Page-level text extractions

——

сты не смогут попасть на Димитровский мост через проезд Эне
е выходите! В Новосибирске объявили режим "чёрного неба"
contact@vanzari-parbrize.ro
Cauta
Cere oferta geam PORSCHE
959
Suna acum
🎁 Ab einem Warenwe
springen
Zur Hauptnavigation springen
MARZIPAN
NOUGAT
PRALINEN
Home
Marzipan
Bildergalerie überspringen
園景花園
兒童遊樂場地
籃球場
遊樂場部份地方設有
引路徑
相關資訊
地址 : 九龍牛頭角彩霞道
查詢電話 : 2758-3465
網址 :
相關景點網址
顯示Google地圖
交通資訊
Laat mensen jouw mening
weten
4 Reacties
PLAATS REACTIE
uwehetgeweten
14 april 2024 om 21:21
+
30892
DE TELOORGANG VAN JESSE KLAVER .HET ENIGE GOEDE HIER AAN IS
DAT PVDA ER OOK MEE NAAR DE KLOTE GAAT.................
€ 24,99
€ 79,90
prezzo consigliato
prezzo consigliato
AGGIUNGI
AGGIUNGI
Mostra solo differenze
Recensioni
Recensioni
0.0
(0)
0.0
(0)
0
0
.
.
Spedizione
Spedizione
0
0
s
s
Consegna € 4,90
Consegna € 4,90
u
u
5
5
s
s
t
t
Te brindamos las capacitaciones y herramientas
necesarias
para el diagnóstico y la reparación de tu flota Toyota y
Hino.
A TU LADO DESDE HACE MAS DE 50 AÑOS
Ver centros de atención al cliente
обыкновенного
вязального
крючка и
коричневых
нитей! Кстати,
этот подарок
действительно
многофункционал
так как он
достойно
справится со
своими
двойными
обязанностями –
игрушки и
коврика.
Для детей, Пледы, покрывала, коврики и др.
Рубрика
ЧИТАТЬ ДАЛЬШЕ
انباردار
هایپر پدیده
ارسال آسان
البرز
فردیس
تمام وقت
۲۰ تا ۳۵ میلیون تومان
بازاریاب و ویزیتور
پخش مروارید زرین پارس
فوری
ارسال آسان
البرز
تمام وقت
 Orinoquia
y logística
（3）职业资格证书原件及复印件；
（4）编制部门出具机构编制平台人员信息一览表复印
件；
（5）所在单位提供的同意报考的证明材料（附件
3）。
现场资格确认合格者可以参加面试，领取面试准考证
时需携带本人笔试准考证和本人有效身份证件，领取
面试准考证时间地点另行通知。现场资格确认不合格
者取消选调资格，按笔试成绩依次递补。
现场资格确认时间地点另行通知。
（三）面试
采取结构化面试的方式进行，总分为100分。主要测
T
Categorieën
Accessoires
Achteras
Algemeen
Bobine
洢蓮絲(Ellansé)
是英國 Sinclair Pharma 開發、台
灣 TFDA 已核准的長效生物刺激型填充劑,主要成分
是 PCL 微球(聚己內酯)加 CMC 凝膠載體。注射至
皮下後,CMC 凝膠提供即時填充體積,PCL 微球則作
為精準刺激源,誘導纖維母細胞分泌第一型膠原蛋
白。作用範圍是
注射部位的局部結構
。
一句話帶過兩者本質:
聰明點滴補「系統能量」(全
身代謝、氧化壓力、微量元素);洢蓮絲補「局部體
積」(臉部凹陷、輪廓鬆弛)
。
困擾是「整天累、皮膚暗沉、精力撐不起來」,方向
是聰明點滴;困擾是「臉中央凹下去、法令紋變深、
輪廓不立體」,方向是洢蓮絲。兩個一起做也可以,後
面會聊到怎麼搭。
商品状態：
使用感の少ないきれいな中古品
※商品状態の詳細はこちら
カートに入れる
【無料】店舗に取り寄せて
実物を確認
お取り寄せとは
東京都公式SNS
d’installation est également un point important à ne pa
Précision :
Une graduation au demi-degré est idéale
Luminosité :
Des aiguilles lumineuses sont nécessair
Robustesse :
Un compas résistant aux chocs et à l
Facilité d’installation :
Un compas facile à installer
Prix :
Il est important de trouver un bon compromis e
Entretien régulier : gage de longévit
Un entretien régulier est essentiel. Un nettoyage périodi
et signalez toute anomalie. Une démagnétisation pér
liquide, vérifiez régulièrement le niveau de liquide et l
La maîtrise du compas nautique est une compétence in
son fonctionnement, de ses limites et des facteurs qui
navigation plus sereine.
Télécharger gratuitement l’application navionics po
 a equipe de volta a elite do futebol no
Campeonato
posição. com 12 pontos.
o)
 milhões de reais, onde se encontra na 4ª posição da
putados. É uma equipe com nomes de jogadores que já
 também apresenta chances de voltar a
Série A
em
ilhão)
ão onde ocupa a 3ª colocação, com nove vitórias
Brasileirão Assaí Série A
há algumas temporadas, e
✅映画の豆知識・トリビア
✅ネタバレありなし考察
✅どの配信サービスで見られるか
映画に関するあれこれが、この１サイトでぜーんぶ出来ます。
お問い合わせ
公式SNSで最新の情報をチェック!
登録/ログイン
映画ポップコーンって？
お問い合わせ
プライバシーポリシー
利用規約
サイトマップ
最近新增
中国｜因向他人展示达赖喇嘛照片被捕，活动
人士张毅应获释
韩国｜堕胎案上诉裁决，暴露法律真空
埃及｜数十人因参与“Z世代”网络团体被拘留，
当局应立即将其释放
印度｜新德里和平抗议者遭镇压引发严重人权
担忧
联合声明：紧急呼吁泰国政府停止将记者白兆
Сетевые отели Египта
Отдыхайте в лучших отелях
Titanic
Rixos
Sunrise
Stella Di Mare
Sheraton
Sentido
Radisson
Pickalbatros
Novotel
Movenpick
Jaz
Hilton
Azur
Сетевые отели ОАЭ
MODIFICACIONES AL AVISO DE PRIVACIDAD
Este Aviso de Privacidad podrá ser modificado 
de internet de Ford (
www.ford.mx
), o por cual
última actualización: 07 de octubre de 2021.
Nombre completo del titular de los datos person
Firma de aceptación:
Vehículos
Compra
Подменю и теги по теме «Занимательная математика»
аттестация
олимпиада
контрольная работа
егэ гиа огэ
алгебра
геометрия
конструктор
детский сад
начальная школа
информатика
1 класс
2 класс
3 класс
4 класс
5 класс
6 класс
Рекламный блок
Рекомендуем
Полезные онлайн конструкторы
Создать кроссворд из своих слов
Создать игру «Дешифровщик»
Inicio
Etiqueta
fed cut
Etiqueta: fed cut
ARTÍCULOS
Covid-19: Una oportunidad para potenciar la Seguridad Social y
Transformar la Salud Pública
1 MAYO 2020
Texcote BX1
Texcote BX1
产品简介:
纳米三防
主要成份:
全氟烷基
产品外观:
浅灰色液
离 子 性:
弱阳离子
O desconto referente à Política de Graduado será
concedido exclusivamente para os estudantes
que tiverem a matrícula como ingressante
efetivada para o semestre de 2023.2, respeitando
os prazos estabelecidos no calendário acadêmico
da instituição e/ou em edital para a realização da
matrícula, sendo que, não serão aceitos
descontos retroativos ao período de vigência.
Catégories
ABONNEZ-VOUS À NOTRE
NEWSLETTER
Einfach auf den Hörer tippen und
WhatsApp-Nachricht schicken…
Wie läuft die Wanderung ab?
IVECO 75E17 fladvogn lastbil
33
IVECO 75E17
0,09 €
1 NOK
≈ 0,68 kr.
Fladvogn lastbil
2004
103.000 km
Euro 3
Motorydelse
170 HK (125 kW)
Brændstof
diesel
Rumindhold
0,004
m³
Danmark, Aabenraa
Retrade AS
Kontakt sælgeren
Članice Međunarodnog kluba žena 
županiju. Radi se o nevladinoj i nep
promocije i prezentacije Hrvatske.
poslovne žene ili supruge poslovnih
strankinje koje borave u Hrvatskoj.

——

■ Your objective: Copy out all of the data exactly, leaving nothing out.

■ Solution below:
сты не смогут попасть на Димитровский мост через проезд Эне
е выходите! В Новосибирске объявили режим "чёрного неба"
contact@vanzari-parbrize.ro
Cauta
Cere oferta geam PORSCHE
959
Suna acum
🎁 Ab einem Warenwe
springen
Zur Hauptnavigation springen
MARZIPAN
NOUGAT
PRALINEN
Home
Marzipan
Bildergalerie überspringen
園景花園
兒童遊樂場地
籃球場
遊樂場部份地方設有
引路徑
相關資訊
地址 : 九龍牛頭角彩霞道
查詢電話 : 2758-3465
網址 :
相關景點網址
顯示Google地圖
交通資訊
Laat mensen jouw mening
weten
4 Reacties
PLAATS REACTIE
uwehetgeweten
14 april 2024 om 21:21
+
30892
DE TELOORGANG VAN JESSE KLAVER .HET ENIGE GOEDE HIER AAN IS
DAT PVDA ER OOK MEE NAAR DE KLOTE GAAT.................
€ 24,99
€ 79,90
prezzo consigliato
prezzo consigliato
AGGIUNGI
AGGIUNGI
Mostra solo differenze
Recensioni
Recensioni
0.0
(0)
0.0
(0)
0
0
.
.
Spedizione
Spedizione
0
0
s
s
Consegna € 4,90
Consegna € 4,90
u
u
5
5
s
s
t
t
Te brindamos las capacitaciones y herramientas
necesarias
para el diagnóstico y la reparación de tu flota Toyota y
Hino.
A TU LADO DESDE HACE MAS DE 50 AÑOS
Ver centros de atención al cliente
обыкновенного
вязального
крючка и
коричневых
нитей! Кстати,
этот подарок
действительно
многофункционал
так как он
достойно
справится со
своими
двойными
обязанностями –
игрушки и
коврика.
Для детей, Пледы, покрывала, коврики и др.
Рубрика
ЧИТАТЬ ДАЛЬШЕ
انباردار
هایپر پدیده
ارسال آسان
البرز
فردیس
تمام وقت
۲۰ تا ۳۵ میلیون تومان
بازاریاب و ویزیتور
پخش مروارید زرین پارس
فوری
ارسال آسان
البرز
تمام وقت
 Orinoquia
y logística
（3）职业资格证书原件及复印件；
（4）编制部门出具机构编制平台人员信息一览表复印
件；
（5）所在单位提供的同意报考的证明材料（附件
3）。
现场资格确认合格者可以参加面试，领取面试准考证
时需携带本人笔试准考证和本人有效身份证件，领取
面试准考证时间地点另行通知。现场资格确认不合格
者取消选调资格，按笔试成绩依次递补。
现场资格确认时间地点另行通知。
（三）面试
采取结构化面试的方式进行，总分为100分。主要测
T
Categorieën
Accessoires
Achteras
Algemeen
Bobine
洢蓮絲(Ellansé)
是英國 Sinclair Pharma 開發、台
灣 TFDA 已核准的長效生物刺激型填充劑,主要成分
是 PCL 微球(聚己內酯)加 CMC 凝膠載體。注射至
皮下後,CMC 凝膠提供即時填充體積,PCL 微球則作
為精準刺激源,誘導纖維母細胞分泌第一型膠原蛋
白。作用範圍是
注射部位的局部結構
。
一句話帶過兩者本質:
聰明點滴補「系統能量」(全
身代謝、氧化壓力、微量元素);洢蓮絲補「局部體
積」(臉部凹陷、輪廓鬆弛)
。
困擾是「整天累、皮膚暗沉、精力撐不起來」,方向
是聰明點滴;困擾是「臉中央凹下去、法令紋變深、
輪廓不立體」,方向是洢蓮絲。兩個一起做也可以,後
面會聊到怎麼搭。
商品状態：
使用感の少ないきれいな中古品
※商品状態の詳細はこちら
カートに入れる
【無料】店舗に取り寄せて
実物を確認
お取り寄せとは
東京都公式SNS
d’installation est également un point important à ne pa
Précision :
Une graduation au demi-degré est idéale
Luminosité :
Des aiguilles lumineuses sont nécessair
Robustesse :
Un compas résistant aux chocs et à l
Facilité d’installation :
Un compas facile à installer
Prix :
Il est important de trouver un bon compromis e
Entretien régulier : gage de longévit
Un entretien régulier est essentiel. Un nettoyage périodi
et signalez toute anomalie. Une démagnétisation pér
liquide, vérifiez régulièrement le niveau de liquide et l
La maîtrise du compas nautique est une compétence in
son fonctionnement, de ses limites et des facteurs qui
navigation plus sereine.
Télécharger gratuitement l’application navionics po
 a equipe de volta a elite do futebol no
Campeonato
posição. com 12 pontos.
o)
 milhões de reais, onde se encontra na 4ª posição da
putados. É uma equipe com nomes de jogadores que já
 também apresenta chances de voltar a
Série A
em
ilhão)
ão onde ocupa a 3ª colocação, com nove vitórias
Brasileirão Assaí Série A
há algumas temporadas, e
✅映画の豆知識・トリビア
✅ネタバレありなし考察
✅どの配信サービスで見られるか
映画に関するあれこれが、この１サイトでぜーんぶ出来ます。
お問い合わせ
公式SNSで最新の情報をチェック!
登録/ログイン
映画ポップコーンって？
お問い合わせ
プライバシーポリシー
利用規約
サイトマップ
最近新增
中国｜因向他人展示达赖喇嘛照片被捕，活动
人士张毅应获释
韩国｜堕胎案上诉裁决，暴露法律真空
埃及｜数十人因参与“Z世代”网络团体被拘留，
当局应立即将其释放
印度｜新德里和平抗议者遭镇压引发严重人权
担忧
联合声明：紧急呼吁泰国政府停止将记者白兆
Сетевые отели Египта
Отдыхайте в лучших отелях
Titanic
Rixos
Sunrise
Stella Di Mare
Sheraton
Sentido
Radisson
Pickalbatros
Novotel
Movenpick
Jaz
Hilton
Azur
Сетевые отели ОАЭ
MODIFICACIONES AL AVISO DE PRIVACIDAD
Este Aviso de Privacidad podrá ser modificado 
de internet de Ford (
www.ford.mx
), o por cual
última actualización: 07 de octubre de 2021.
Nombre completo del titular de los datos person
Firma de aceptación:
Vehículos
Compra
Подменю и теги по теме «Занимательная математика»
аттестация
олимпиада
контрольная работа
егэ гиа огэ
алгебра
геометрия
конструктор
детский сад
начальная школа
информатика
1 класс
2 класс
3 класс
4 класс
5 класс
6 класс
Рекламный блок
Рекомендуем
Полезные онлайн конструкторы
Создать кроссворд из своих слов
Создать игру «Дешифровщик»
Inicio
Etiqueta
fed cut
Etiqueta: fed cut
ARTÍCULOS
Covid-19: Una oportunidad para potenciar la Seguridad Social y
Transformar la Salud Pública
1 MAYO 2020
Texcote BX1
Texcote BX1
产品简介:
纳米三防
主要成份:
全氟烷基
产品外观:
浅灰色液
离 子 性:
弱阳离子
O desconto referente à Política de Graduado será
concedido exclusivamente para os estudantes
que tiverem a matrícula como ingressante
efetivada para o semestre de 2023.2, respeitando
os prazos estabelecidos no calendário acadêmico
da instituição e/ou em edital para a realização da
matrícula, sendo que, não serão aceitos
descontos retroativos ao período de vigência.
Catégories
ABONNEZ-VOUS À NOTRE
NEWSLETTER
Einfach auf den Hörer tippen und
WhatsApp-Nachricht schicken…
Wie läuft die Wanderung ab?
IVECO 75E17 fladvogn lastbil
33
IVECO 75E17
0,09 €
1 NOK
≈ 0,68 kr.
Fladvogn lastbil
2004
103.000 km
Euro 3
Motorydelse
170 HK (125 kW)
Brændstof
diesel
Rumindhold
0,004
m³
Danmark, Aabenraa
Retrade AS
Kontakt sælgeren
Članice Međunarodnog kluba žena 
županiju. Radi se o nevladinoj i nep
promocije i prezentacije Hrvatske.
poslovne žene ili supruge poslovnih
strankinje koje borave u Hrvatskoj.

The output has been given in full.